The Texas State University System is seeing increased debt, a trend expected as its institutions increase in size. The Texas State University System has over almost $800 million in outstanding debt, which is supported by the use of different bonds, The University Star
Non-tuition revenue bond debt accounts for most higher education debt in Texas and at Texas State the debt is mostly due to construction projects. These projects include the North Campus Housing Complex which will be financed by students when they pay their room rent. Another recent construction project is the expansion of Bobcat Stadium, which will be paid back through ticket sales, alumni and other gifts, and the student athletic fee.
Texas State is seeing increased enrollment, which leads to more outstanding debt because additional facilities have to be built for the expanded student body. Current and recent projects include McCoy Hall, the Undergraduate Academic Center, and St. David’s School of Nursing at the Round Rock Campus. These are all financed using tuition revenue bonds, which are authorized by the legislature for specific projects. Texas State plans to ask the legislature to allow additional tuition revenue bonds for more projects early next year.

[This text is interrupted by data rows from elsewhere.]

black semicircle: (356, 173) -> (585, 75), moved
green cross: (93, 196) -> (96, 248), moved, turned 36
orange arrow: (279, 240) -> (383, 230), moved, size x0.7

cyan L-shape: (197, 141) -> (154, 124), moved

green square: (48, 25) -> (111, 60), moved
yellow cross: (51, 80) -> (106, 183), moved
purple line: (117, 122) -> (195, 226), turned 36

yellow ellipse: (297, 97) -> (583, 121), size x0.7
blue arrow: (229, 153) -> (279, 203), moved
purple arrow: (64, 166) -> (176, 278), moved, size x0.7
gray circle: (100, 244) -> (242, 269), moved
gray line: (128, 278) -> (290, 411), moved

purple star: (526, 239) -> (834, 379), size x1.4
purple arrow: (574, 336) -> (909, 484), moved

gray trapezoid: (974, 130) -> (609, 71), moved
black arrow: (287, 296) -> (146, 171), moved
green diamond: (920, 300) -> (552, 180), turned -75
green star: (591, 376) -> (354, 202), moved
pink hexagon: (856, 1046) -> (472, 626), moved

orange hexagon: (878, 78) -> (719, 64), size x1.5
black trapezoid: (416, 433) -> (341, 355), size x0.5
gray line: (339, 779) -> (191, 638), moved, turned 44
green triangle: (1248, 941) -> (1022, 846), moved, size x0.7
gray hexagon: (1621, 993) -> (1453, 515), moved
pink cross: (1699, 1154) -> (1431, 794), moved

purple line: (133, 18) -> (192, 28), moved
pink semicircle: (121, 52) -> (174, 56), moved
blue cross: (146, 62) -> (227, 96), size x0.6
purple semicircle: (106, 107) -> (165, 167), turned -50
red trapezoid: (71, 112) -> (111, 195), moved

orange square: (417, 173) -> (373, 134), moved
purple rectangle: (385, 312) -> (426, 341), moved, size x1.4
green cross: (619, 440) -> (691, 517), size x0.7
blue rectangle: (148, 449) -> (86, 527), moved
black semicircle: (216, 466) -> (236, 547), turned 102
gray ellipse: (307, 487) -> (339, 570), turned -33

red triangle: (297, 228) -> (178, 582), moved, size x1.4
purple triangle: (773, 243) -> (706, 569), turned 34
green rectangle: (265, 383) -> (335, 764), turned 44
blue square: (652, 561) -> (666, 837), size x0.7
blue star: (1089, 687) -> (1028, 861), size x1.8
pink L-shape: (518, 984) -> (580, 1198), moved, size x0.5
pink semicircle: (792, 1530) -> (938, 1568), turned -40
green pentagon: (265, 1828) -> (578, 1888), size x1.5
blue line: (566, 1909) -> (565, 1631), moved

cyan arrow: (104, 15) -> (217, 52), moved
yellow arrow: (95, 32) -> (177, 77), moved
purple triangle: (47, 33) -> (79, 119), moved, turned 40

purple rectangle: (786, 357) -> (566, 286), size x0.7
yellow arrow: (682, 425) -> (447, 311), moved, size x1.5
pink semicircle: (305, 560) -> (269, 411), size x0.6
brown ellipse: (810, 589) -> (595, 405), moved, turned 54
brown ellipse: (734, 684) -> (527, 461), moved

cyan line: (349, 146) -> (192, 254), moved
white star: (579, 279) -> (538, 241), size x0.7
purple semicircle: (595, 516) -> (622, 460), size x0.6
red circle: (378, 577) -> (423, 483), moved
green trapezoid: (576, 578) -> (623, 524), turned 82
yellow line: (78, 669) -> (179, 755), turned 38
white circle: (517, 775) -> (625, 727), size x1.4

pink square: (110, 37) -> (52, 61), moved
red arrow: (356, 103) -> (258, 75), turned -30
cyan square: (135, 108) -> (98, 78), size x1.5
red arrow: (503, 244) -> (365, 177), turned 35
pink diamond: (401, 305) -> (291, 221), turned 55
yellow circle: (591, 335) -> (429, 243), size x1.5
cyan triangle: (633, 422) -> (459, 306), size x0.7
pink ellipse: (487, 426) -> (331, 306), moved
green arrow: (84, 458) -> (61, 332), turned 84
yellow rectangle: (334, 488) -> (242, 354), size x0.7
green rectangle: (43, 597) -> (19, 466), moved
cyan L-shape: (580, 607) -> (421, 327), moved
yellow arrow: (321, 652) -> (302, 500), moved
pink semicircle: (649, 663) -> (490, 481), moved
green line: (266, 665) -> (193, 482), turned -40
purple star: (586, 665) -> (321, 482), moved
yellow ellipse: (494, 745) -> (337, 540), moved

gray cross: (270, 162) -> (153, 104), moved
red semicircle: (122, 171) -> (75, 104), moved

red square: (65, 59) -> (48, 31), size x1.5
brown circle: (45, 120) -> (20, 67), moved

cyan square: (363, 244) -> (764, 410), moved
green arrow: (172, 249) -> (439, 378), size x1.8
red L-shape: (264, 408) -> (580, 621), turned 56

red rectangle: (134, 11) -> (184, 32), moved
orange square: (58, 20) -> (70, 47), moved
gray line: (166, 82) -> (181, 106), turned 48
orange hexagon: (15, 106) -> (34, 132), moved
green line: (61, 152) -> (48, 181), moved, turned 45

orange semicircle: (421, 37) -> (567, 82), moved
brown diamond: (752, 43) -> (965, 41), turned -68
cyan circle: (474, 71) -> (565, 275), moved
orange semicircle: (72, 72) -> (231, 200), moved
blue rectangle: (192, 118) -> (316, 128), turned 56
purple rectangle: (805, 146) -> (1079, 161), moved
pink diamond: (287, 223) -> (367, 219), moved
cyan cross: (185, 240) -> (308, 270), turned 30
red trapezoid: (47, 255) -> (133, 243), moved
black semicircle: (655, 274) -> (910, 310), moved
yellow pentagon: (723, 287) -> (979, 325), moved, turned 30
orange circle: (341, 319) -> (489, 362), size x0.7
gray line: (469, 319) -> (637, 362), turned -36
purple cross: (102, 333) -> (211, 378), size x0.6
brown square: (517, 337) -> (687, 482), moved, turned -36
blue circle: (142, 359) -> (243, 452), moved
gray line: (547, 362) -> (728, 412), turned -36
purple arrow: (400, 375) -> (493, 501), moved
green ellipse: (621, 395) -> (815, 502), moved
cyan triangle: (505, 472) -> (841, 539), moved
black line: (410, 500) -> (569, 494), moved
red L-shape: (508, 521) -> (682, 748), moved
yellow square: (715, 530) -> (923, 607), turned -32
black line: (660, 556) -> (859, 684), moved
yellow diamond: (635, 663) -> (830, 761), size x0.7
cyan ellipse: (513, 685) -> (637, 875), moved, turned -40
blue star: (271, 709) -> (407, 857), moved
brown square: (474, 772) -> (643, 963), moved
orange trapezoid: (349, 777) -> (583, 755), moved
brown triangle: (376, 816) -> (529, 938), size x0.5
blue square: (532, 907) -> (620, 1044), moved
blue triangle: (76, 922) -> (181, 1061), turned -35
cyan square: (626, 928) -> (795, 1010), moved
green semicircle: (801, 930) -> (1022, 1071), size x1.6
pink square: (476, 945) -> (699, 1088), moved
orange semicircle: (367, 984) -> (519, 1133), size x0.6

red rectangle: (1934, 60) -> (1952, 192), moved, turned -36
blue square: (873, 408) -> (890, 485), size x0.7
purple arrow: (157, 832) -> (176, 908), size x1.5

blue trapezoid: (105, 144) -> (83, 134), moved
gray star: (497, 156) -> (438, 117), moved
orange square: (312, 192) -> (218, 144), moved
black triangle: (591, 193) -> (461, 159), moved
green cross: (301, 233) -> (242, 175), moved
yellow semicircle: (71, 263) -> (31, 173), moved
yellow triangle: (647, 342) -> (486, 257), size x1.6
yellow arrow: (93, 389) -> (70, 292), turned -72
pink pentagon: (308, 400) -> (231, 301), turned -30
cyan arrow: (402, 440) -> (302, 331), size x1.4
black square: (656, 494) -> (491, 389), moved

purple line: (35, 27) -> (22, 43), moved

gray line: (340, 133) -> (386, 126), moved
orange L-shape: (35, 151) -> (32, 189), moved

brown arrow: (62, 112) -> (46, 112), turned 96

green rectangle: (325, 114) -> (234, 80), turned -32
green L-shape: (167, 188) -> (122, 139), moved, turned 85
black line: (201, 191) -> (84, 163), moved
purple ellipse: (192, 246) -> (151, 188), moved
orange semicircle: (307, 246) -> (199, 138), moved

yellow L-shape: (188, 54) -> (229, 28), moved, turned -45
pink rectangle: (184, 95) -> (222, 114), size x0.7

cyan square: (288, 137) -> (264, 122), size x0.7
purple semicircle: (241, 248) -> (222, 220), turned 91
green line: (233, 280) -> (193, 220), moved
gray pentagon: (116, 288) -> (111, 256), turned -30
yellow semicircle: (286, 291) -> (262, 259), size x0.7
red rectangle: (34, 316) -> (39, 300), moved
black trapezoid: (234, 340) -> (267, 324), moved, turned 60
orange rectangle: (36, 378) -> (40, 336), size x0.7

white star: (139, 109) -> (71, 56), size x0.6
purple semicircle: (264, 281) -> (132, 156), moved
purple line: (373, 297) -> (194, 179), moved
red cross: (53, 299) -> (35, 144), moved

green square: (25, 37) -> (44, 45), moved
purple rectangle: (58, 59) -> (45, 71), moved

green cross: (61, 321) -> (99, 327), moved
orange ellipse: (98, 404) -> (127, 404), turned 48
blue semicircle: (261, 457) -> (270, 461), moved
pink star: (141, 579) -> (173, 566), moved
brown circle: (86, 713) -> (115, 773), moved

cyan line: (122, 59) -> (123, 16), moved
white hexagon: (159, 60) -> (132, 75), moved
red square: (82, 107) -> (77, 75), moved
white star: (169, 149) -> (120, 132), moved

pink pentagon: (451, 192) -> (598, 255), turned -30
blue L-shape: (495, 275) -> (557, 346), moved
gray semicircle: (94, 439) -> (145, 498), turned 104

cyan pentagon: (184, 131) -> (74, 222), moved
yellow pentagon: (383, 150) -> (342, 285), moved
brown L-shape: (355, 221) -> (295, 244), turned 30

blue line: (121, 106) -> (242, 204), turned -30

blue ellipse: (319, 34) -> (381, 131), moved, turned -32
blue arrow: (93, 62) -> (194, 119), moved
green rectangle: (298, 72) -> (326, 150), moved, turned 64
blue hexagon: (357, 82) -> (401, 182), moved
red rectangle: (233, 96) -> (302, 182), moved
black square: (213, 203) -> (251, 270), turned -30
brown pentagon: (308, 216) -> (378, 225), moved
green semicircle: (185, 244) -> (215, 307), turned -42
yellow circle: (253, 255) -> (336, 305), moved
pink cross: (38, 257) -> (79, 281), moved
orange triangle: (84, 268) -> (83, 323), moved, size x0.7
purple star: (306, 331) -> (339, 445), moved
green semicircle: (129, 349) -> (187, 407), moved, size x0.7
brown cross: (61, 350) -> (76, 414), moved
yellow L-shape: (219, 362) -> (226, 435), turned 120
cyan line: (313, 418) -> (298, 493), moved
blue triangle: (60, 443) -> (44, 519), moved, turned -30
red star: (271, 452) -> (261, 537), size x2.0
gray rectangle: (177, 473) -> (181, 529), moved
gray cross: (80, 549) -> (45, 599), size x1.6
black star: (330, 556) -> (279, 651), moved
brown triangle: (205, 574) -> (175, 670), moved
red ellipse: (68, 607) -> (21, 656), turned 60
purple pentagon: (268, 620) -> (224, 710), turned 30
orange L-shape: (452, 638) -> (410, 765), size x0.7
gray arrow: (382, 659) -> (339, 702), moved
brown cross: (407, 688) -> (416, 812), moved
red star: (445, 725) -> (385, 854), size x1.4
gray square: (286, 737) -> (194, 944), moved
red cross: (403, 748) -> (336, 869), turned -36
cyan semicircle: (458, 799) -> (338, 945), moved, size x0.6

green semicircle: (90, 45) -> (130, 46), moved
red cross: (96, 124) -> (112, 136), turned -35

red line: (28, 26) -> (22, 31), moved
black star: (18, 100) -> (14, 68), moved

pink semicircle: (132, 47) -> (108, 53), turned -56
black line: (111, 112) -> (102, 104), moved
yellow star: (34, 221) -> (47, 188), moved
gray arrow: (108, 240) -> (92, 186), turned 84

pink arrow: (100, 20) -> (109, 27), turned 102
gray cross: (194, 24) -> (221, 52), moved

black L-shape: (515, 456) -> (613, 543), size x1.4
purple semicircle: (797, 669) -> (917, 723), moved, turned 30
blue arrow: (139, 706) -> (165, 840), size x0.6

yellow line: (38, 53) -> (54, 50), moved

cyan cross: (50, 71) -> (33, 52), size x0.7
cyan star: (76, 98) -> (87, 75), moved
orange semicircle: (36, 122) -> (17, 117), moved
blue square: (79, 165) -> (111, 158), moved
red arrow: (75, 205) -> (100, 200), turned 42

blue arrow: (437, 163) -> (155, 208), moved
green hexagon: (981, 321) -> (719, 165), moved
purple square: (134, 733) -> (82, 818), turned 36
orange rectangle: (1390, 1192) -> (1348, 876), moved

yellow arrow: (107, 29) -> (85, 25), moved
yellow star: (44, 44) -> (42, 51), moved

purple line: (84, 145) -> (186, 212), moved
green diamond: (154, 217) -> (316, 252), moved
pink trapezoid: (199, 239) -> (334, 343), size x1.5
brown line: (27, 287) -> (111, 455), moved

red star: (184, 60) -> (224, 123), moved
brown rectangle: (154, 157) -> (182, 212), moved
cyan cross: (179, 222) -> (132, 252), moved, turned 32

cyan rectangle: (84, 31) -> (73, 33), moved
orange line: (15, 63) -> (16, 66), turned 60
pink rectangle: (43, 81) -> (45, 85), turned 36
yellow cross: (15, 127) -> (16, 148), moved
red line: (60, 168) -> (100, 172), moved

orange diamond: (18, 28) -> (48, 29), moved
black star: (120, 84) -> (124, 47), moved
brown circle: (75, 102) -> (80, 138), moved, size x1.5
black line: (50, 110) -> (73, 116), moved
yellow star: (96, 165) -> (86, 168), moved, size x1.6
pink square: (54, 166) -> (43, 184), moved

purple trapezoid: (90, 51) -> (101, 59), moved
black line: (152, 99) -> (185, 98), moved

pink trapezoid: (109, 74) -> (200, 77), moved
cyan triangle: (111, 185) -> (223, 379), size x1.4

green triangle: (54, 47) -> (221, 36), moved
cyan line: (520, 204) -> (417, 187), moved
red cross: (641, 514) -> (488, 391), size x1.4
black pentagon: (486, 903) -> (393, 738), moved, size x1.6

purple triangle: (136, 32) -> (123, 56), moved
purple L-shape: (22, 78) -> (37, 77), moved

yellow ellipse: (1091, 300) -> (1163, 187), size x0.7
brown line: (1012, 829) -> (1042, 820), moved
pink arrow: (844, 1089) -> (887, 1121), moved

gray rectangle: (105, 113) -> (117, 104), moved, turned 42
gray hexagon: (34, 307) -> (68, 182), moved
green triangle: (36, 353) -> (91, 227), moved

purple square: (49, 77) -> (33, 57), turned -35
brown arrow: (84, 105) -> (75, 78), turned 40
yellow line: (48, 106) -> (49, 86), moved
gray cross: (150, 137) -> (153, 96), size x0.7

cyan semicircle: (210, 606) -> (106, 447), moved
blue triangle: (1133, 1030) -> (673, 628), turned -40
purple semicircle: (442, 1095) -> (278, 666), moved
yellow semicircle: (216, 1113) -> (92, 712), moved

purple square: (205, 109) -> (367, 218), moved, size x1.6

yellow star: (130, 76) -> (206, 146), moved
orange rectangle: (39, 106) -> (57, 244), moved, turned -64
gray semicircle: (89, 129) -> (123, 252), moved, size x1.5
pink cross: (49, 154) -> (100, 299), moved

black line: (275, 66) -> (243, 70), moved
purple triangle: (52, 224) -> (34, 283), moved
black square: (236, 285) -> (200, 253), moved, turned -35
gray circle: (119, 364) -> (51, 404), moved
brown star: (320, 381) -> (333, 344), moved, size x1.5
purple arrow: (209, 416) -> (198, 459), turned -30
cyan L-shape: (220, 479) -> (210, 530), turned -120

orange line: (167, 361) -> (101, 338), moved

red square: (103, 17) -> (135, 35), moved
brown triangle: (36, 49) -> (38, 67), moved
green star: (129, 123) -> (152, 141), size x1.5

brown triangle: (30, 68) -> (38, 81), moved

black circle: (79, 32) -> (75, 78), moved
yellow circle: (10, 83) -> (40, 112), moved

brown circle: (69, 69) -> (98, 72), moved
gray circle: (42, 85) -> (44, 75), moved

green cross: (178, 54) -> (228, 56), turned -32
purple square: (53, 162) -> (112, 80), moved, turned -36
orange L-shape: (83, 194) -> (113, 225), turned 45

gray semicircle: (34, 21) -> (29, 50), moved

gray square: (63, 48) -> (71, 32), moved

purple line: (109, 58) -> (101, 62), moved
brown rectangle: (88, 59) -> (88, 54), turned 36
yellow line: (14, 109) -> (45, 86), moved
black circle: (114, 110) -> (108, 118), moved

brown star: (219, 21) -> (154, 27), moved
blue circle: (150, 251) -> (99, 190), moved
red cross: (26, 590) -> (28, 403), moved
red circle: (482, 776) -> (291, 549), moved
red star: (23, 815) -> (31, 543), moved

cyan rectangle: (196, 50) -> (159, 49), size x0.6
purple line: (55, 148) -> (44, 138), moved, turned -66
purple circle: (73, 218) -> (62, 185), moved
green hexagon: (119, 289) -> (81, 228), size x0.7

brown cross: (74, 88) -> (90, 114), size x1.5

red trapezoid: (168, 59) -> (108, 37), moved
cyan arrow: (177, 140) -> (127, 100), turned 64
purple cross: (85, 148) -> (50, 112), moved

Susan Combs, the Texas comptroller of public accounts who released a report detailing outstanding debt at Texas’ higher education campuses, encouraged universities to use online education to save money. This suggestion would not help Texas State, as they already need a million more square feet than they currently have to support just the students attending now. They also need facilities for hands on research in engineering and science, skills that can’t be taught online.